2. "Big Ag," with Chemical Henchmen, Control the USDA

David Hackenburg, the first to report Colony Collapse Disorder (but not the first to watch it run through his hives, certainly), first told about the 2,000 or so colonies he had moved to Florida last week. This week, 80% were gone ... again. Gone with the same symptoms of CCD he saw in his bees last year.
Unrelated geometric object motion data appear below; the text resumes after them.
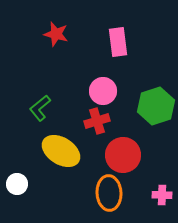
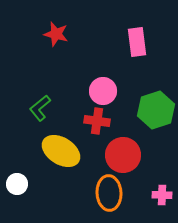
pink rectangle: moved 19 px right
green hexagon: moved 4 px down
red cross: rotated 25 degrees clockwise
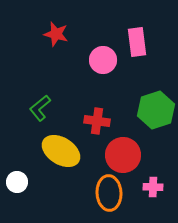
pink circle: moved 31 px up
white circle: moved 2 px up
pink cross: moved 9 px left, 8 px up
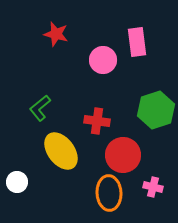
yellow ellipse: rotated 21 degrees clockwise
pink cross: rotated 12 degrees clockwise
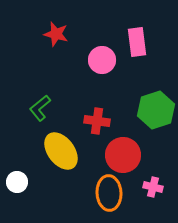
pink circle: moved 1 px left
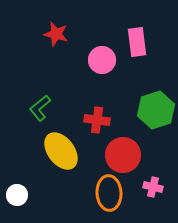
red cross: moved 1 px up
white circle: moved 13 px down
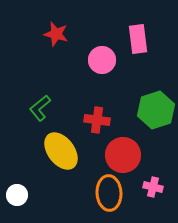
pink rectangle: moved 1 px right, 3 px up
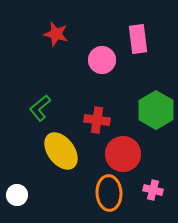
green hexagon: rotated 12 degrees counterclockwise
red circle: moved 1 px up
pink cross: moved 3 px down
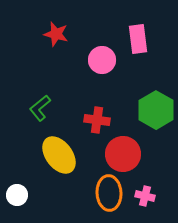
yellow ellipse: moved 2 px left, 4 px down
pink cross: moved 8 px left, 6 px down
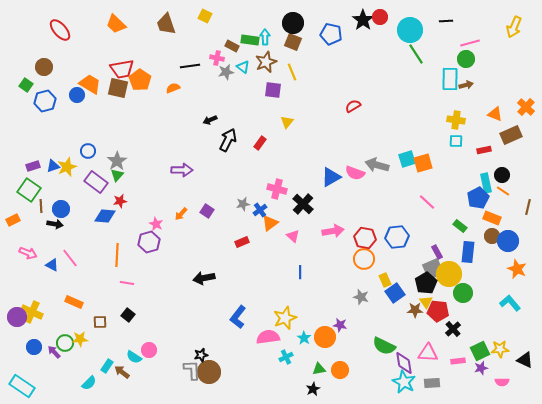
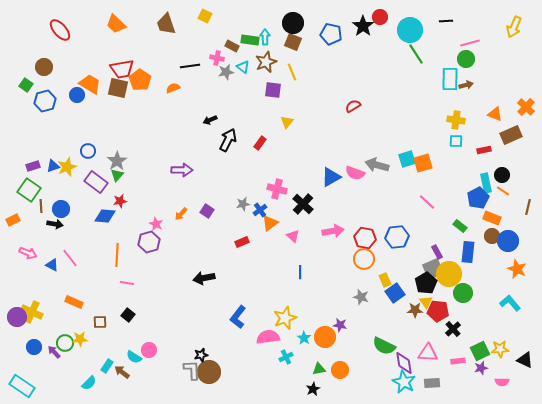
black star at (363, 20): moved 6 px down
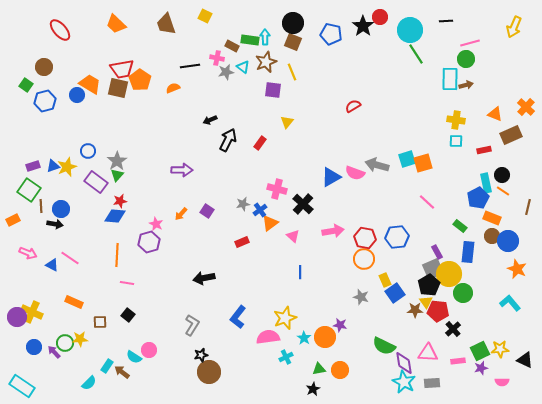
blue diamond at (105, 216): moved 10 px right
pink line at (70, 258): rotated 18 degrees counterclockwise
black pentagon at (426, 283): moved 3 px right, 2 px down
gray L-shape at (192, 370): moved 45 px up; rotated 35 degrees clockwise
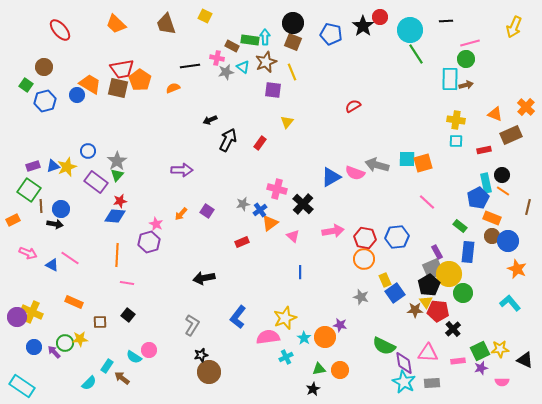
cyan square at (407, 159): rotated 18 degrees clockwise
brown arrow at (122, 372): moved 6 px down
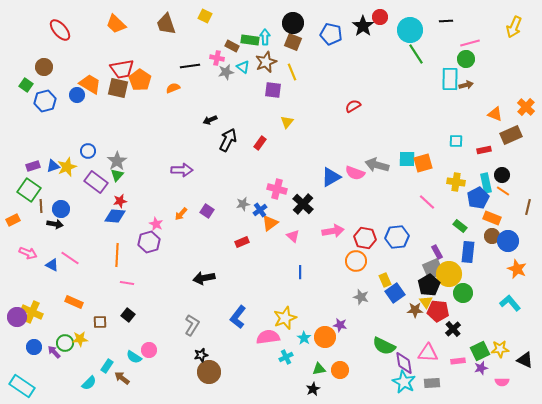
yellow cross at (456, 120): moved 62 px down
orange circle at (364, 259): moved 8 px left, 2 px down
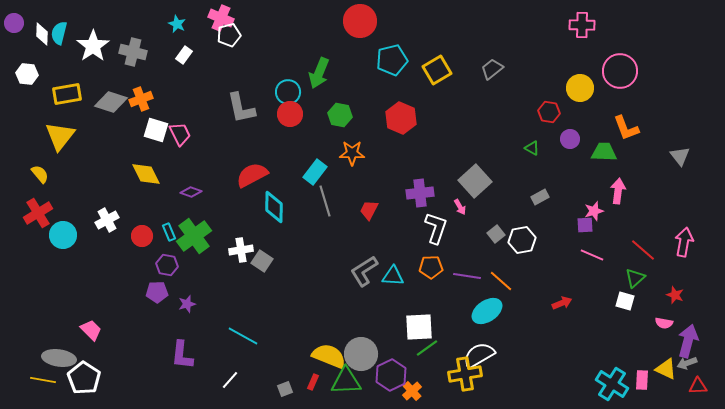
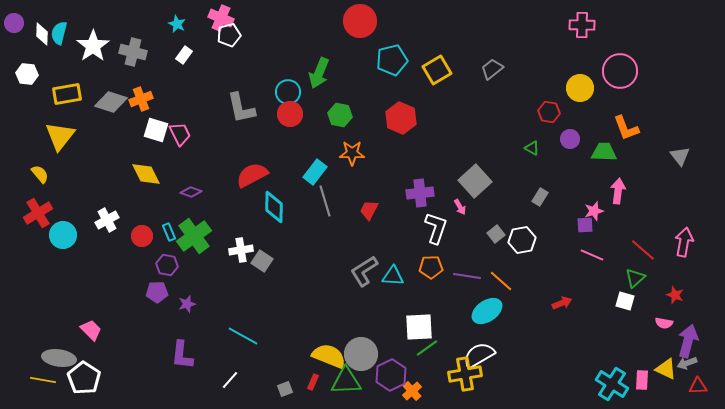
gray rectangle at (540, 197): rotated 30 degrees counterclockwise
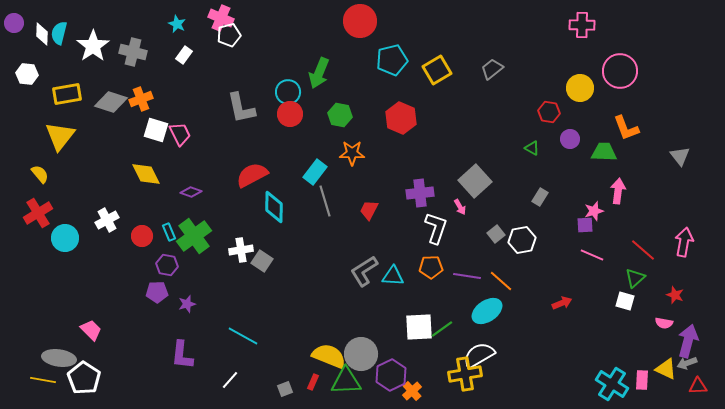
cyan circle at (63, 235): moved 2 px right, 3 px down
green line at (427, 348): moved 15 px right, 19 px up
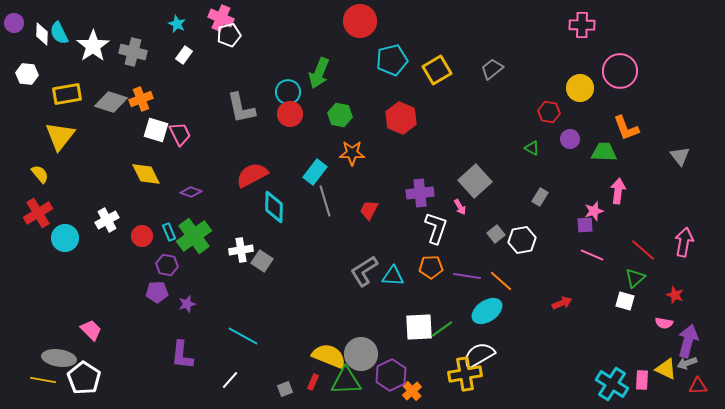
cyan semicircle at (59, 33): rotated 40 degrees counterclockwise
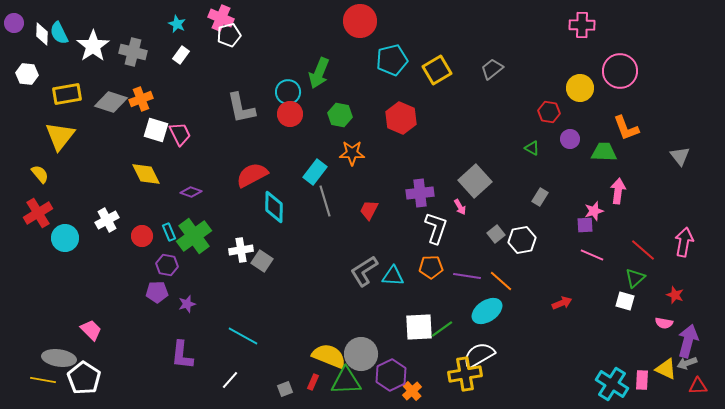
white rectangle at (184, 55): moved 3 px left
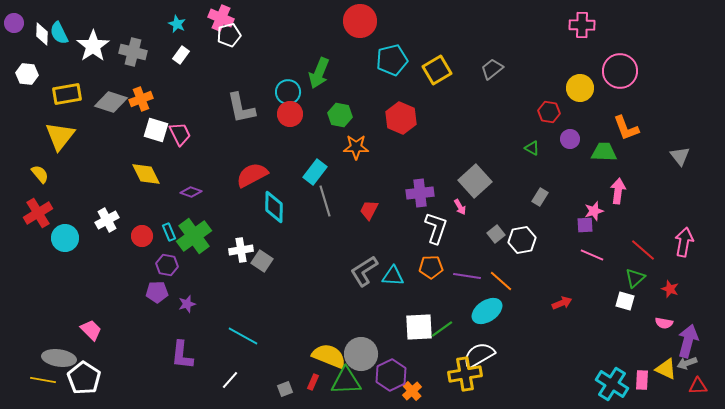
orange star at (352, 153): moved 4 px right, 6 px up
red star at (675, 295): moved 5 px left, 6 px up
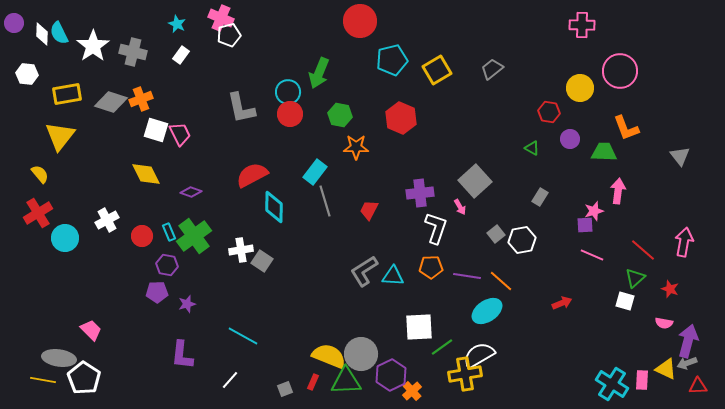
green line at (442, 329): moved 18 px down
He quoted Jerry Hayes, the State Apiary Inspector from Florida (where CCD is common) who said that “beekeeping was the ugly step-child of American agriculture”. How so? The government has made lots of promises about studying and fixing the CCD problem so far, Hackenburg said ... but so far not much has happened. He said he hasn’t been too happy with Australian bees so far – not saying anything about their implication in CCD (one disputed study suggested an Australian virus is connected to hives affected by CCD). He also mentioned pesticides, specifically Imadacloprid (banned in France, but not here), and how it was used everywhere, by everybody. But he went on, and I quote ... ”Big Ag has control of the USDA from the Secretary right on down to almost the lowest guys on the totem pole.” What to do? Get a hold of your congress folks and get them to take some action ... get the money out, get control of the chemicals.